It offers a higher yield than the broader market and is currently on sale.
Due to the market rally, valuations of dividend stocks in 2024 have increased while yields have decreased. These trends have made it difficult for income investors to find attractive value. The S&P 500 index, which is full of blue-chip dividend payers, was up 21% through late September, but yielded just 1.3%.
Dividend investors can do more than that.
There is one stock in the index that is priced at roughly the same level as when 2024 began. The company’s stock currently has a yield of 2.3%. Indeed, business is going through a tough time right now as shoppers become more cautious about spending on fast food. However, patient investors could still do well to hold McDonald’s (MCD 0.10%) stock for the long term. Here’s why:
soggy fries
McDonald’s has given investors heartburn with its past several earnings reports that show stress on the fast-food giant. Management revealed in late July that foot traffic declined in the second quarter, which led to a rare decline in same-store sales (comps).
That’s not surprising at all. Foot traffic has been weak for several quarters, but this has been offset by the chain’s price increases in 2023. But the rise in price inflation appears to be over, leaving Wall Street concerned about what will trigger the next growth cycle.
Management added to these concerns by describing a difficult sales environment. “Consumers are becoming more discerning about their spending,” CEO Chris Kempczinski said in a press release in late July.
Investors still appear to be overreacting to a 2024 economic slowdown. Keep in mind that McDonald’s posted rapid growth a year ago, with profits increasing 12% in the second quarter. In this context, the recent 1% decline isn’t all that alarming. The company generates significant revenue from franchise fees, rents and royalties, which helps explain how consolidated sales are setting records even as guest numbers have declined.
finances
And you’d be hard-pressed to find many companies as financially strong as McDonald’s.
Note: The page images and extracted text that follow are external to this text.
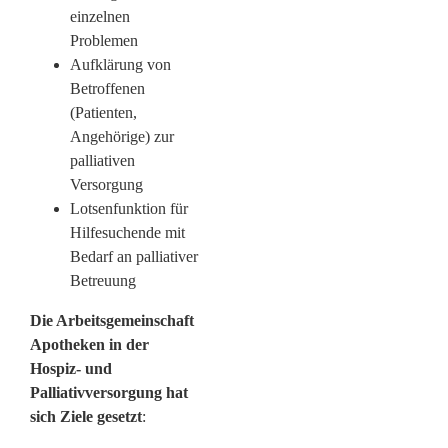
einzelnen
Problemen
Aufklärung von
Betroffenen
(Patienten,
Angehörige) zur
palliativen
Versorgung
Lotsenfunktion für
Hilfesuchende mit
Bedarf an palliativer
Betreuung
Die Arbeitsgemeinschaft
Apotheken in der
Hospiz- und
Palliativversorgung hat
sich Ziele gesetzt
: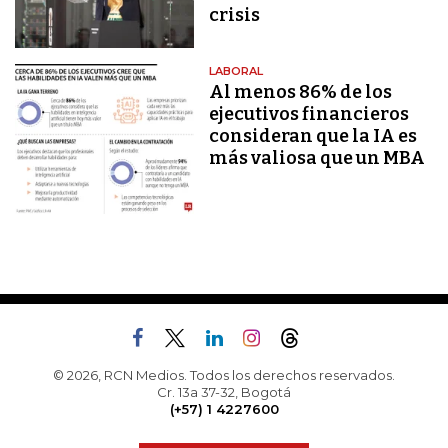
crisis
LABORAL
Al menos 86% de los
ejecutivos financieros
consideran que la IA es
más valiosa que un MBA
© 2026, RCN Medios. Todos los derechos reservados.
Cr. 13a 37-32, Bogotá
(+57) 1 4227600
Burgerslinger generated operating cash flow of $4.1 billion in the first six months of 2024, representing 32% of sales. Profit margins for the same period reached an impressive 45% of sales, down slightly from the record high of 45.5% in mid-2023.
As you might expect, Mickey D’s dividend is well covered by these generous earnings, and investors can expect the dividend to grow, just as they have in each of the past 48 years. The chain is now close enough to join the exclusive club of Dividend Kings (companies that have raised their dividends every year for more than 50 consecutive years).
In the meantime, the stock could suffer from lower returns, at least until sales growth trends pick up again. McDonald’s has a lot of levers it can leverage in this regard, such as increasing its value-added products and launching more limited-time offers. The company has an advantage in the drive-thru segment, which is growing in popularity among fast-food fans, and delivery platforms could also boost sales.
Investors can take advantage of this pessimism about the business to pick up McDonald’s stock at an attractive price. The company’s stock has a P/E ratio of 26 times, which is about half of Chipotle’s valuation. Admittedly, McDonald’s doesn’t have the momentum that today’s Tex-Mex chains have. However, there is a good chance of a return to a more normal pace of growth over the next few quarters.
In the meantime, investors can receive solid dividends backed by some of the strongest profits in the fast food industry. That’s the secret to getting good long-term returns from this.
Demitri Kalogeropoulos works at Chipotle Mexican Grill and McDonald’s. The Motley Fool has a position on Chipotle Mexican Grill and recommends Chipotle Mexican Grill. The Motley Fool recommends the following options: September 2024 Short $52 on Chipotle Mexican Grill. The Motley Fool has a disclosure policy.